(EXERCISE DATA)
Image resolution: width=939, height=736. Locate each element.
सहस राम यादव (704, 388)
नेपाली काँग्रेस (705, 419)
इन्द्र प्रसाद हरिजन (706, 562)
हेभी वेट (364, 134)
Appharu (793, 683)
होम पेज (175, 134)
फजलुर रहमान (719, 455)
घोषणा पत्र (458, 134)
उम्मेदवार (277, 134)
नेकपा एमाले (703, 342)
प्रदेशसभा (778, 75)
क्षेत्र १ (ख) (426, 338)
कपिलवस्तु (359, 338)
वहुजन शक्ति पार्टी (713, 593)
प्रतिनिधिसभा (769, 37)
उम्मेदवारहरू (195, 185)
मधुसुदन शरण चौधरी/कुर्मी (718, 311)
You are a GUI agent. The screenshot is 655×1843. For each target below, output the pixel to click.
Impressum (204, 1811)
(End EXERCISE DATA)
(EXERCISE DATA)
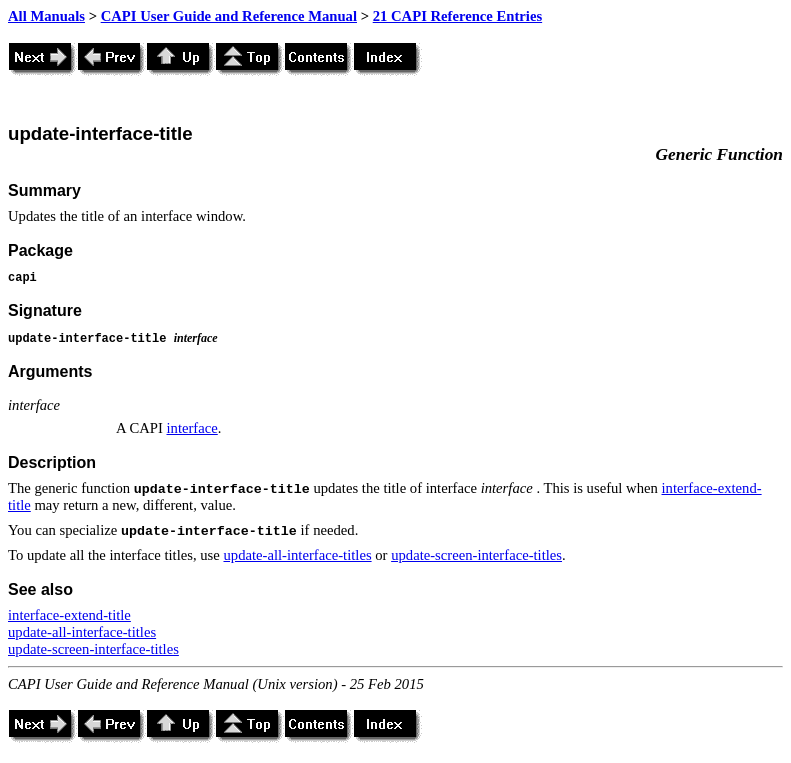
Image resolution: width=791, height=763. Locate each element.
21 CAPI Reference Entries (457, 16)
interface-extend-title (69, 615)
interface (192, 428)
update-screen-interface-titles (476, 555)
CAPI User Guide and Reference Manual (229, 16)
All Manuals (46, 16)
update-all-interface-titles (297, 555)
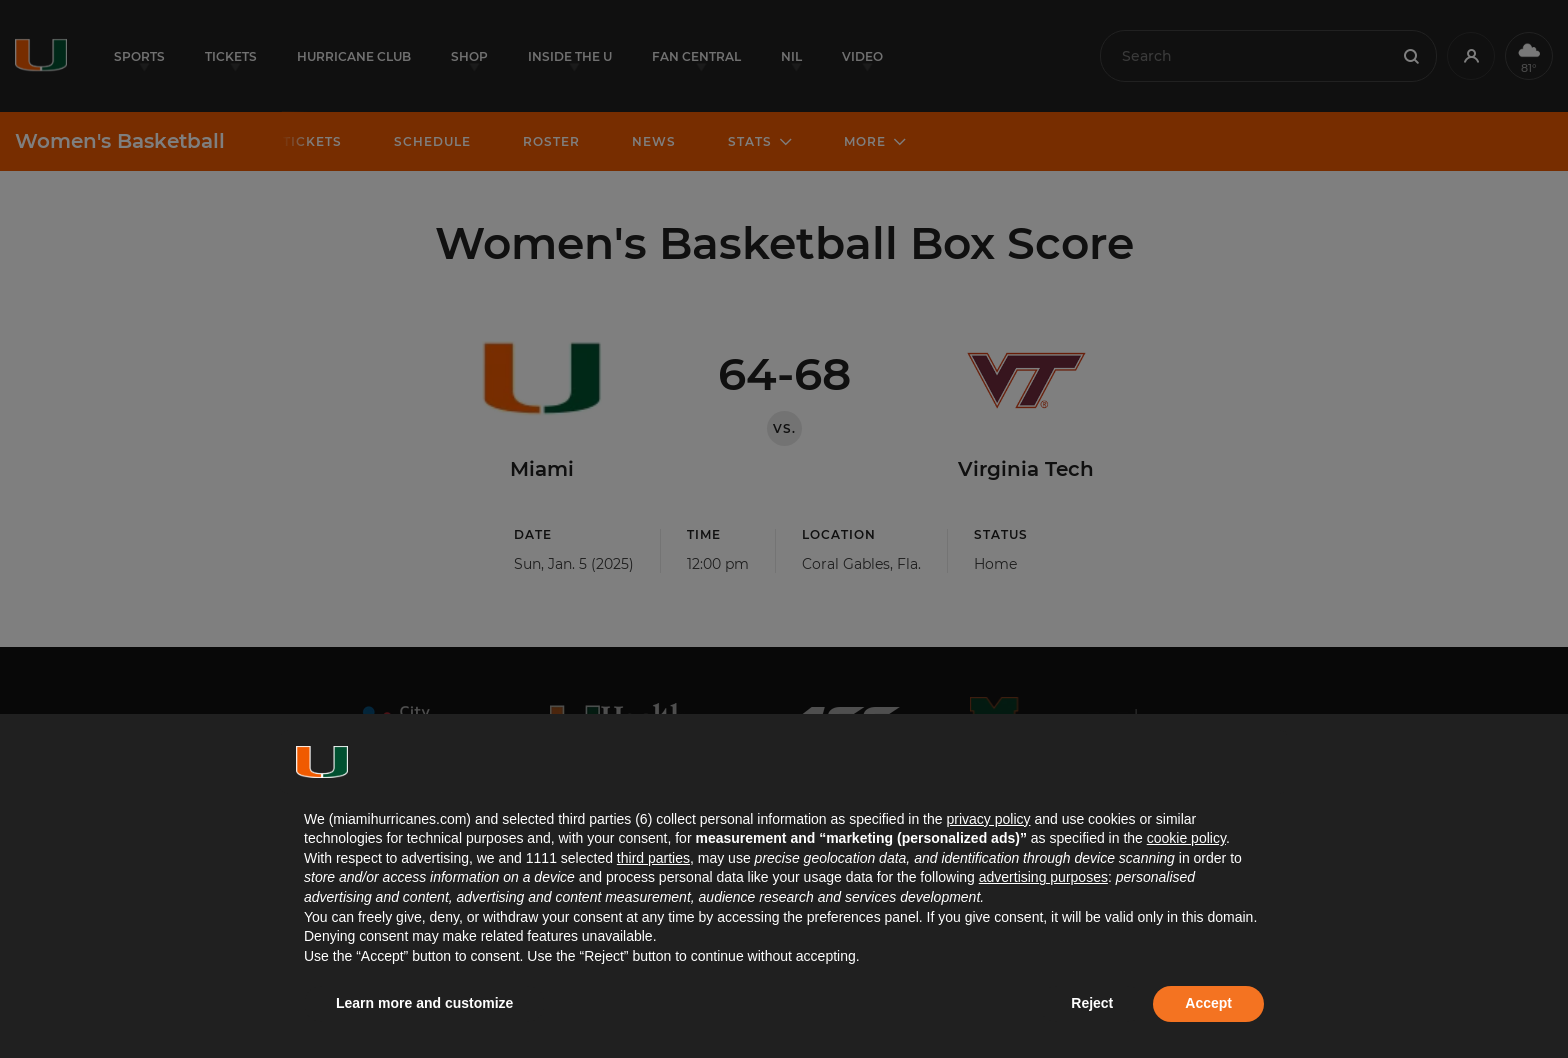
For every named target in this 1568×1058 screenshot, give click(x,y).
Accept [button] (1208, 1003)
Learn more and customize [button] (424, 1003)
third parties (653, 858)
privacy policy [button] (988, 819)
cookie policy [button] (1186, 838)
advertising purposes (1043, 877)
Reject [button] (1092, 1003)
(End EXERCISE DATA)
Could you repeat exactly the lines in the listing above from the one with "Image resolution: width=939, height=736." down to the one with "Impressum (204, 1811)"? Include both of those lines.

» RESULT FOR THIS EXERCISE:
Image resolution: width=939, height=736. Locate each element.
सहस राम यादव (704, 388)
नेपाली काँग्रेस (705, 419)
इन्द्र प्रसाद हरिजन (706, 562)
हेभी वेट (364, 134)
Appharu (793, 683)
होम पेज (175, 134)
फजलुर रहमान (719, 455)
घोषणा पत्र (458, 134)
उम्मेदवार (277, 134)
नेकपा एमाले (703, 342)
प्रदेशसभा (778, 75)
क्षेत्र १ (ख) (426, 338)
कपिलवस्तु (359, 338)
वहुजन शक्ति पार्टी (713, 593)
प्रतिनिधिसभा (769, 37)
उम्मेदवारहरू (195, 185)
मधुसुदन शरण चौधरी/कुर्मी (718, 311)
You are a GUI agent. The screenshot is 655×1843. For each target below, output the pixel to click.
Impressum (204, 1811)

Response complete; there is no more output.